Second Presidential Debate Unlikely To Change Race

The second presidential debate is tonight, with Obama going in with a strong lead. Today’s Gallup Poll has him up by nine points, tying his greatest lead. Polls also show Obama with leads in the battleground states. One indication of how poorly McCain is doing in the state races is that the the latest poll out of Indiana shows a tie. McCain’s attempts at smearing Obama are failing as the voters are more impressed by Obama’s response to the financial crisis.
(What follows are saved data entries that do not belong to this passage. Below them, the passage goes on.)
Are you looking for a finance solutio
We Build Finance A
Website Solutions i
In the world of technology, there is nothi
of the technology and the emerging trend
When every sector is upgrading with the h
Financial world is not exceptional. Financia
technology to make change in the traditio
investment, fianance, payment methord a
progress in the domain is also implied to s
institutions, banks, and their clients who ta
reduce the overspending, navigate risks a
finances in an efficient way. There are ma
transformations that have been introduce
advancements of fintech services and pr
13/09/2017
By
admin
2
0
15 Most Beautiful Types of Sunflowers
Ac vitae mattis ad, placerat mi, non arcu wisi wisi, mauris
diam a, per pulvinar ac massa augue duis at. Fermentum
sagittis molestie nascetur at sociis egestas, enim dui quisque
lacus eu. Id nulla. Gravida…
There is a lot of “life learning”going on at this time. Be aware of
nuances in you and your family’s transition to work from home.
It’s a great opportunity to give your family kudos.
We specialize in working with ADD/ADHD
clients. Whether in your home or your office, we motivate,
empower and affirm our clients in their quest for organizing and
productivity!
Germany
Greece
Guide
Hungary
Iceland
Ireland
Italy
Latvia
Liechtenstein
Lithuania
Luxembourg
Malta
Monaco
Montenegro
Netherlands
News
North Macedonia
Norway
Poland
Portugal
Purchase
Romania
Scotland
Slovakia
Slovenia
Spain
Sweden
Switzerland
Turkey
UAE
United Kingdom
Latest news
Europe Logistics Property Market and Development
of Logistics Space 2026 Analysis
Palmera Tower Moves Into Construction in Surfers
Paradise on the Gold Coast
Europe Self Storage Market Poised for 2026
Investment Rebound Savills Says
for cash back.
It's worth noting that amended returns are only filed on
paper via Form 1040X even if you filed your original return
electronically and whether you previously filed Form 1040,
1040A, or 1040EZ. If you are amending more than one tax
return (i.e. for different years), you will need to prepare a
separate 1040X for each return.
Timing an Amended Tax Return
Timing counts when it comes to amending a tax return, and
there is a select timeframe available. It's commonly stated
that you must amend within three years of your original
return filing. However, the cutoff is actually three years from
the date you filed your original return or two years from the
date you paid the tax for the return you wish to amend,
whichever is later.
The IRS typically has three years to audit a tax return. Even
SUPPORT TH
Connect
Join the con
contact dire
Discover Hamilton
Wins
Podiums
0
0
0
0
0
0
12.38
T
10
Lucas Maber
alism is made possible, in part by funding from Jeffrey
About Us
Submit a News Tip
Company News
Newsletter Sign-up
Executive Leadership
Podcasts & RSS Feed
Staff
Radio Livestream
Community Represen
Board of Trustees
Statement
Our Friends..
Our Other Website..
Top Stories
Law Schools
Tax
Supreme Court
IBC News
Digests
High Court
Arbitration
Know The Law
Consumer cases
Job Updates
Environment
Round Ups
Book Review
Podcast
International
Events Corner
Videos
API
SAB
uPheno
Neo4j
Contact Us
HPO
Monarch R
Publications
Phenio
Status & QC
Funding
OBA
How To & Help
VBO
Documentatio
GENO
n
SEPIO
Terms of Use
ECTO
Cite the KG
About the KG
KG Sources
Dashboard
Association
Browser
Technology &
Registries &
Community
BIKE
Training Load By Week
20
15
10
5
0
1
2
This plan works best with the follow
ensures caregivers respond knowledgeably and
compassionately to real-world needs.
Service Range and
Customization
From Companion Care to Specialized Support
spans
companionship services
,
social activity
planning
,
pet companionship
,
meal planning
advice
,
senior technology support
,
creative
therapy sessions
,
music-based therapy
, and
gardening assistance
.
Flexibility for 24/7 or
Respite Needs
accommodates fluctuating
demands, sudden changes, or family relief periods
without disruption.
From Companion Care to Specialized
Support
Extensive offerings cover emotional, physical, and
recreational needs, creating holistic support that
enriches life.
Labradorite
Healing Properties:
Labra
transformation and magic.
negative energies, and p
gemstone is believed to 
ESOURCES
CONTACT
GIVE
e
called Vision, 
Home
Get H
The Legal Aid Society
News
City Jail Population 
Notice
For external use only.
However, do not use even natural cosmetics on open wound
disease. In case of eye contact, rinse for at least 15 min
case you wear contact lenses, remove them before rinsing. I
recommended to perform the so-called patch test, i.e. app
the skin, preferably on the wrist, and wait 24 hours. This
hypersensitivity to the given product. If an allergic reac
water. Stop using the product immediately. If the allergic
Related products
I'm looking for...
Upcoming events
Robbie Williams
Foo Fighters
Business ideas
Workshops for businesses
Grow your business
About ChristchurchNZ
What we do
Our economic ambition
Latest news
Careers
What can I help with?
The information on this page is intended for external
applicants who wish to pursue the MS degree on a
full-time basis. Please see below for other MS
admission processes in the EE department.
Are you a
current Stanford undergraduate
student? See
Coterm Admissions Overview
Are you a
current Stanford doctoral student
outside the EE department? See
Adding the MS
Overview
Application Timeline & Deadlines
The format of the debate might leave little room for it to change the race unless one of the candidates makes a major gaffe. Yesterday Lynn Sweet reviewed the rules agreed to by the candidates (but not the moderator):

Brokaw selects the questions to ask from written queries submitted prior to the debate, according to the “contract.”

An audience member will not be allowed to switch questions. Under the deal, the moderator may not ask followups or make comments. The person who asks the question will not be allowed a follow-up either, and his or her microphone will be turned off after the question is read. A camera shot will only be shown of the person asking — not reacting.

While there will be director’s chairs (with backs and foot rests), McCain and Obama will be allowed to stand — but they can’t roam past their “designated area” to be marked on the stage. McCain and Obama are not supposed to ask each other direct questions.

While the rules seem to prevent follow up questions, Ben Smith reports that moderator Tom Brokaw was not a party to this agreement and therefore the campaigns are preparing for possible follow up questions.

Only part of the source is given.